Here in the US, stock market volatility surged as Taper Time began, but believe or not the S&P 500 closed this past Tuesday down just 1% from the May 22 high. What is particularly fascinating to me is that U.S. equity funds started getting big inflows over the past couple of weeks, both U.S. mutual as well as U.S. Exchange Traded Funds. Maybe this will be another time individuals, who are notoriously bad market timers, poured back into the market at the top.
Look. There is only one reason why stocks, bonds and all that are trading at such lofty market capitalizations today. That is because of central bank money creation in the face of a global contraction. And the truth is in the history of currency, going back around 3,000 years, there never, ever has been a positive outcome from extended money debasement.
That said, the Fed has made very clear that tapering will only happen if the U.S. economy does improve, which is what the Fed is predicting. But what if the U.S. economy does not improve? The Fed has been predicting a second half economic improvement each year since 2010 and in each of the past three years, the U.S. economy actually weakened as the year wore on. In response to each of the past three second half slowdowns, the Fed did something new to hopefully boost the economy via the wealth effect.
And there is nothing different now. Both the Fed and most economists are so fully invested in believing that an economic recovery is happening that they can’t fathom that it may not be in the cards..
Another important factoid. All economists including the Fed define the U.S. economy in terms of GDP. But GDP is probably one of the worst real time indicators. How many of you know that GDP is just a bunch of government guesses based upon surveys and then updated via historic quarterly data? If you go the Bureau of Economic Analysis web site, you will notice that GDP is the combination of personal consumption expenditures, another phrase for everything we buy, plus guesstimates as to all investments and government spending. There is no income being measured here, just spending and government activity. Even more bizarre, the spending data is not real time from credit cards but based upon surveys refined by historic results.
Ok even though GDP is such a lousy number, very few really understand what it a 2% growth rate means anyway. At the current level of GDP of $16 trillion, GDP growth at 2% is all of $320 billion a year after inflation. By the way, we estimate wage and salary growth of about $350 billion a year – pretty close to GDP growth.
The Fed is creating money at the rate of a trillion dollars a year, and the U.S. government is running a deficit of around $800 billion, adjusting for a $200 billion one time pop. In other words it takes $1.8 trillion of money debasement to increase GDP by all of $320 billion. Growth is less then 18% of money creation. There is no way the U.S. economy can repay this year’s $1.8 trillion in new debt with growth of just $320 billion. And we are not talking about the $6 trillion growth is U.S. & Federal Reserve debt since 2008.
Bottom line, the U.S. economy is barely growing and highly dependent upon zero interest rates and deficit spending to maintain such a meager growth rate.

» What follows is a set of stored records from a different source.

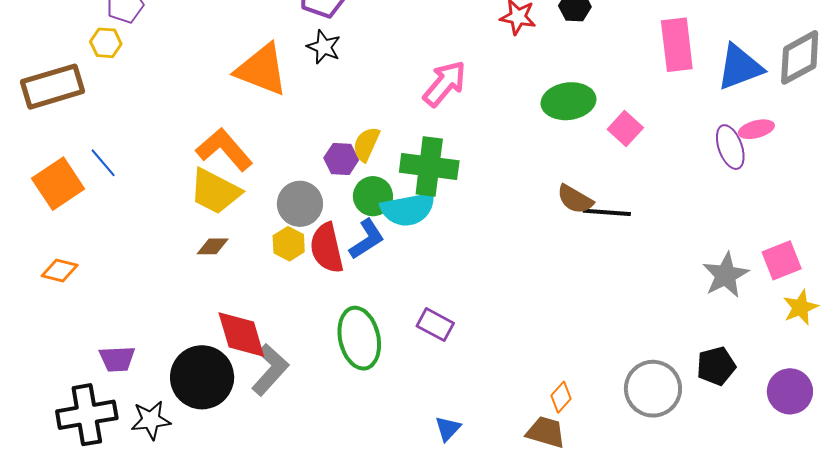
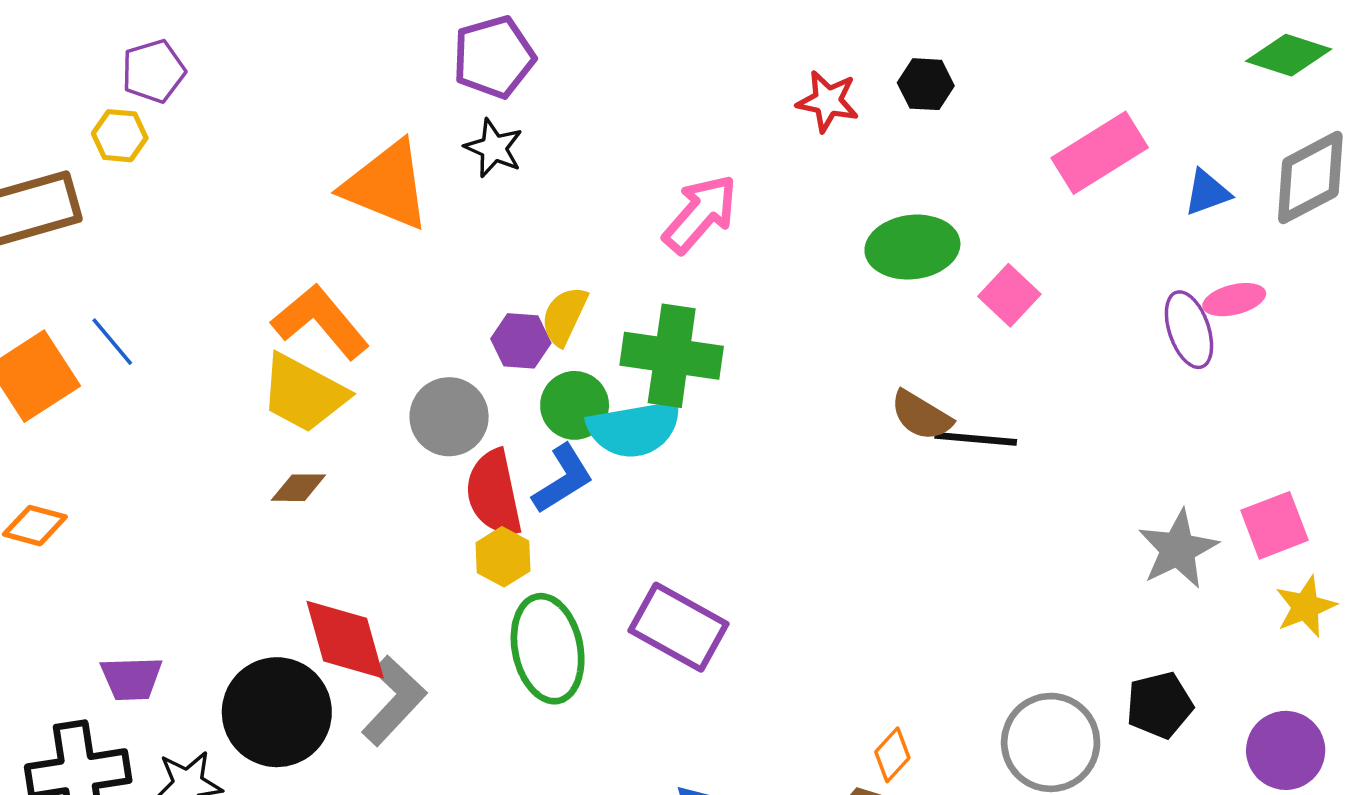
pink rectangle: (677, 45) -> (1100, 153), turned 64
blue triangle: (740, 67) -> (1207, 193), size x0.6
yellow hexagon: (289, 244) -> (503, 557), moved
purple rectangle: (435, 325) -> (678, 627), size x1.5

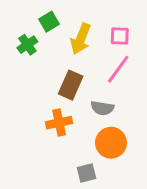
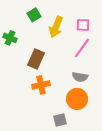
green cross: (27, 45) -> (10, 38), moved, turned -32
brown rectangle: (71, 85) -> (36, 59), moved
gray semicircle: (102, 108) -> (80, 77), moved

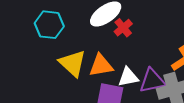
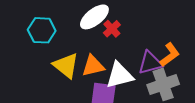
white triangle: (128, 77) -> (120, 75), size x1.4
purple triangle: (152, 81) -> (150, 63), moved

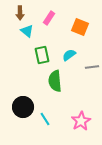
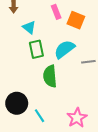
pink rectangle: (49, 18) -> (56, 12), moved, turned -56
cyan triangle: (27, 31) -> (29, 27), moved
cyan semicircle: (69, 55) -> (64, 49), size x1.5

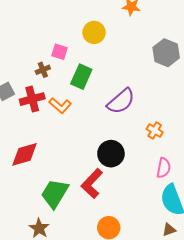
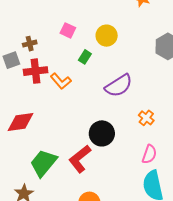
yellow circle: (94, 32) -> (107, 36), moved
brown cross: (43, 70) -> (30, 44), moved
green rectangle: (81, 77) -> (85, 57), size x0.6

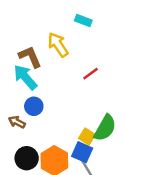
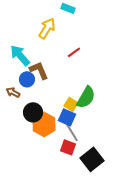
yellow arrow: (58, 45) -> (47, 28), turned 65
brown L-shape: (30, 57) -> (39, 70), moved
black circle: (27, 158) -> (33, 112), moved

Those who believe that the U.S. is just as productive now as it was before the Obama Administration are wrong. There is no way the U.S. growth rate can return anytime soon to the 3% to 5% levels of 1983 to 2006. Why? All the structural and procedural bullshit put in the way of business, in addition to the higher taxes and health care and pension costs forced upon our society by an incompetent government.
So don’t expect to see an improving economy until, of course, we change the way we manage our government.